# Videoprojecteur, Ipad2, HDMI



## akawa (7 Octobre 2014)

Bonjour,

J'ai un ipad 2 que je souhaite connecter sur un videoprojecteur pour projeter mes présentations en salle de cours sans avoir besoin de me trimballer avec un pc...... J'ai donc acheté un adaptateur hdmi pour brancher le câble hdmi qui lui est déjà brancher sur le vp (impossible de changer de fil). Il ne se passe rien, et il ne reconnait pas l'ipad... alors que sur n'importe quelle télé ça marche nickel!!

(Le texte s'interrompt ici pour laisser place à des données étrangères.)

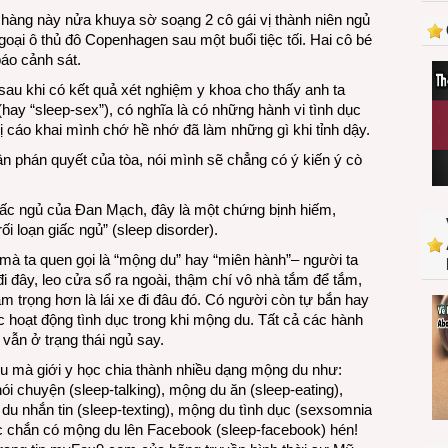
 chàng này nửa khuya sờ soạng 2 cô gái vị thành niên ngủ
goại ô thủ đô Copenhagen sau một buổi tiệc tối. Hai cô bé
báo cảnh sát.
sau khi có kết quả xét nghiệm y khoa cho thấy anh ta
hay “sleep-sex”), có nghĩa là có những hành vi tình dục
Bị cáo khai mình chớ hề nhớ đã làm những gì khi tỉnh dậy.
n phán quyết của tòa, nói mình sẽ chẳng có ý kiến ý cò
iấc ngủ của Đan Mạch, đây là một chứng bịnh hiếm,
ối loạn giấc ngủ” (sleep disorder).
 mà ta quen gọi là “mộng du” hay “miên hành”– người ta
 đi đây, leo cửa sổ ra ngoài, thậm chí vô nhà tắm để tắm,
m trọng hơn là lái xe đi đâu đó. Có người còn tự bắn hay
 hoạt động tình dục trong khi mộng du. Tất cả các hành
vẫn ở trạng thái ngủ say.
u mà giới y học chia thành nhiều dạng mộng du như:
ói chuyện (sleep-talking), mộng du ăn (sleep-eating),
du nhắn tin (sleep-texting), mộng du tình dục (sexsomnia
 chắn có mộng du lên Facebook (sleep-facebook) hén!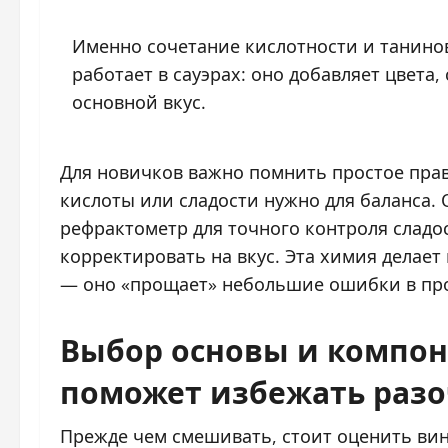
Именно сочетание кислотности и танинов
работает в сауэрах: оно добавляет цвета,
основной вкус.
Для новичков важно помнить простое прав
кислоты или сладости нужно для баланса
рефрактометр для точного контроля сладо
корректировать на вкус. Эта химия делает
— оно «прощает» небольшие ошибки в пр
Выбор основы и компоне
поможет избежать раз
Прежде чем смешивать, стоит оценить вин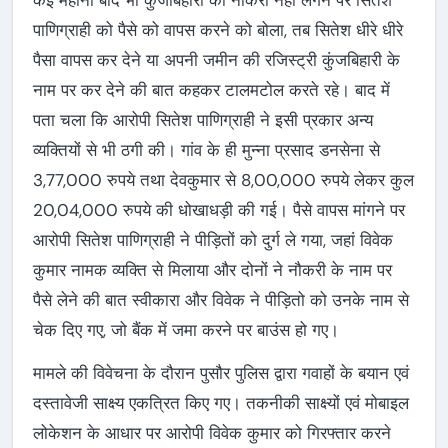
कई महीनों बाद भी कुंजबिहारी की नौकरी नहीं लगने पर सितेश
पाणिग्राही को पैसे को वापस करने को बोला, तब सितेश धीरे धीरे
पैसा वापस कर देने या अपनी जमीन की रजिस्ट्री कुंजबिहारी के
नाम पर कर देने की बात कहकर टालमटोल करते रहे। बाद में
पता चला कि आरोपी सितेश पाणिग्राही ने इसी प्रकार अन्य
व्यक्तियों से भी ठगी की। गांव के ही मुन्ना प्रसाद डनसेना से
3,77,000 रुपये तथा देवकुमार से 8,00,000 रुपये लेकर कुल
20,04,000 रुपये की धोखाधड़ी की गई। पैसे वापस मांगने पर
आरोपी सितेश पाणिग्राही ने पीड़ितों को दुर्ग ले गया, जहां विवेक
कुमार नामक व्यक्ति से मिलाया और दोनों ने नौकरी के नाम पर
पैसे लेने की बात स्वीकारा और विवेक ने पीड़ितो को उनके नाम से
चेक दिए गए, जो बैंक में जमा करने पर बाउंस हो गए।
मामले की विवेचना के दौरान पुसौर पुलिस द्वारा गवाहों के बयान एवं
दस्तावेजी साक्ष्य एकत्रित किए गए। तकनीकी साक्ष्यों एवं मोबाइल
लोकेशन के आधार पर आरोपी विवेक कुमार को गिरफ्तार करने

de quoi cela peut venir d'après vous?? il m'est impossible de passer en vga car je ne peux pas changer les fils à l'école...

Merci


----------



## RubenF (8 Octobre 2014)

Peut être une incompatibilité avec les rétro-projecteurs je ne vois que ça si cela fonctionne avec une télé.. essaie de te renseigner sur les caractéristiques de l'accessoire qui permet de passer l'image de l'iPad via l'HDMI


----------



## Gwen (8 Octobre 2014)

Tu as essayé avec quel logiciel, car de base ça ne lance l'image que pour certains logiciels et évite d'avoir des visuels étrange et inattendu a l'écran 

Avec Keynote, ça devrait passer.


----------



## RubenF (8 Octobre 2014)

Normalement, il doit le faire depuis le Control Center ?


----------



## ipaforalcus (13 Octobre 2014)

De base ça fait une recopie vidéo de l'écran il me semble, et un vidéo proj c'est comme une télé y'a aucune différence sauf si il a une norme hdmi différente, peut être que c'est un hdmi vers dvi le câble du vidéo proj et que du coup l'iPad ne le reconnais pas...


----------